Bilingual Learning of 3rd language
As a native English speaker and fluent in Spanish (majored and used to lived in Spain, just working through the course now to refresh some vocab) I am seeing an opportunity to learn a 3rd language by using the two parent languages. I am currently working on French, which I started in English, although it more closely resembles Spanish. After starting the Catalan course in Spanish, I think it would be highly beneficial to interact the 3 languages (EN, ES, FR) while learning the 3rd.
I think this would easily be done by allowing to change the language of the course by taking the sets completed in one language (EN) and applying them to the sets of the other language (ES) to in the course that is being completed (FR).
That's legit brilliant. So basically all the questions will be toward your third language but they could come in the form of either of two languages. Or even a wider net than that. This could change everything! I need it to happen.
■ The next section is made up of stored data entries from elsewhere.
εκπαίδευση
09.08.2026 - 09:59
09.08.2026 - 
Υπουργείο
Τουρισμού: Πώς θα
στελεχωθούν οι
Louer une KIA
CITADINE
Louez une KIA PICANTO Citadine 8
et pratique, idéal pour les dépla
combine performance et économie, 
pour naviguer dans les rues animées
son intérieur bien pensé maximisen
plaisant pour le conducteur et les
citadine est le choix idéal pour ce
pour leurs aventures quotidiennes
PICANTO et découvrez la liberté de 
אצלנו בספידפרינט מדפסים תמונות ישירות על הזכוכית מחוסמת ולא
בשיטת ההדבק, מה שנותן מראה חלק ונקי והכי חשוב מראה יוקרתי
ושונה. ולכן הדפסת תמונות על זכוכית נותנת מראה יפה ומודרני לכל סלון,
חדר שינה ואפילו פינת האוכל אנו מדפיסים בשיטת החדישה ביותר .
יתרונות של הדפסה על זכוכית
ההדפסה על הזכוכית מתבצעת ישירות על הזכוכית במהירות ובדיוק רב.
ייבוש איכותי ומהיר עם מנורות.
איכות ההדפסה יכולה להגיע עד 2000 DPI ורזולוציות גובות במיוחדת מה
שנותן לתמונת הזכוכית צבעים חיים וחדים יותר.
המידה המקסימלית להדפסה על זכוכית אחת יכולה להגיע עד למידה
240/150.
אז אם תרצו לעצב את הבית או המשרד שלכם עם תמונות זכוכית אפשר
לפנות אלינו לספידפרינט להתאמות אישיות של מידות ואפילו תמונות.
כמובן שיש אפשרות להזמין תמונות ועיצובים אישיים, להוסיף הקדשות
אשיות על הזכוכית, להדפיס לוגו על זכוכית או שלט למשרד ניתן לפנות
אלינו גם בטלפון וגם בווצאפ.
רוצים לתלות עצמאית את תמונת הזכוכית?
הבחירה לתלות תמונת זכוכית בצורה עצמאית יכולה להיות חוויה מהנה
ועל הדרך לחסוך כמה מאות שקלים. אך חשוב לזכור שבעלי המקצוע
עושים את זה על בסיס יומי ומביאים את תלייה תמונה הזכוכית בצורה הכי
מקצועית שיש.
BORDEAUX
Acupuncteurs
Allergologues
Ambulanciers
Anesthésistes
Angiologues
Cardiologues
I am doing English from Spanish following the reverse tree technique and I have to tell you it is difficult.
You could also do the French for Spanish speakers course. The Catalan course uses Castillian Spanish (not surprisingly) so that will be a bit easier for you than for those who know Latin American Spanish.
Some of the hints are in European Spanish only, but answers are accepted much more flexibly, up to accepting vos conjugations throughout.
The point is not for him to review a second language while he obtains the third, in which case one could just do as you say, like I started the German tree in French mode to learn German and review French simultaneously. No, the object here is two look at a language from two different language-perspectives in order to gain a better understanding of the target language. What we do right now is like shooting an arrow with one eye open, we have no depth perception, because we only go from lang 1 to lang 2 and back again, there are subtleties lost on us. If we can open that second language-eye, we'll immediately understand what we are learning on a deeper level. Not to mention any training that incorporates more than two languages would be an absolute godsend for polyglots.
What do you suggest exactly? How would you train all three languages at the same time? How is the "second language eye" opened?
As we know that the OP is bilingual in both English and Spanish, I didn't suggest the French for Spanish speakers course as a method to review Spanish. Also, Duolingo is a beginners course, so it's not surprising at all that some subtleties are lost in translation.